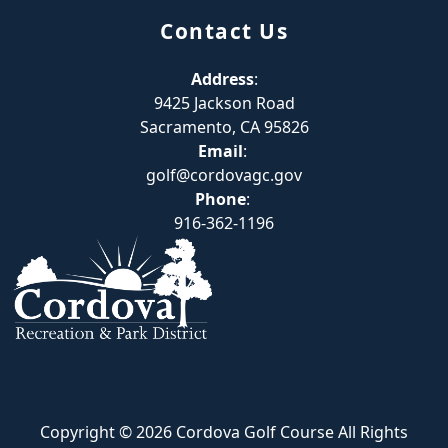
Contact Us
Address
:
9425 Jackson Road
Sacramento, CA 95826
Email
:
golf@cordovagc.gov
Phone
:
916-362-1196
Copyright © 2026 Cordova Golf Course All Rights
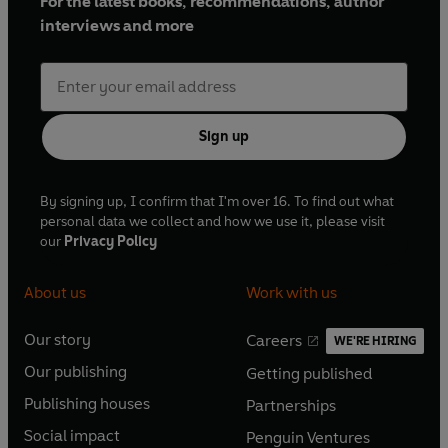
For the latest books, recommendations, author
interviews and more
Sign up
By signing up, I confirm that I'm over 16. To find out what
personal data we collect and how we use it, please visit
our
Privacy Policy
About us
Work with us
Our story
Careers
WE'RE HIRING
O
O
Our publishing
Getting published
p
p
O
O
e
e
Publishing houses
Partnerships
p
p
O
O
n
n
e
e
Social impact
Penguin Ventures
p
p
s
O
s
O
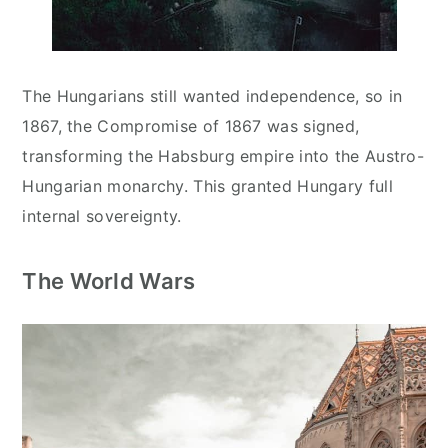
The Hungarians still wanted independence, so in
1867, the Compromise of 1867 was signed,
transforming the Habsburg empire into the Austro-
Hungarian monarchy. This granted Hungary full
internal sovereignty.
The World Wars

■ ■ ■ ■ ■ ■ ■

_Task statement_. Word for word, give again the lines from the line holding "Penguin Ventures" through the last line of the material, both included; pictures are not part of the copy.

_Output of the task_.
Penguin Ventures
p
p
s
O
s
O
The Hungarians still wanted independence, so in
1867, the Compromise of 1867 was signed,
transforming the Habsburg empire into the Austro-
Hungarian monarchy. This granted Hungary full
internal sovereignty.
The World Wars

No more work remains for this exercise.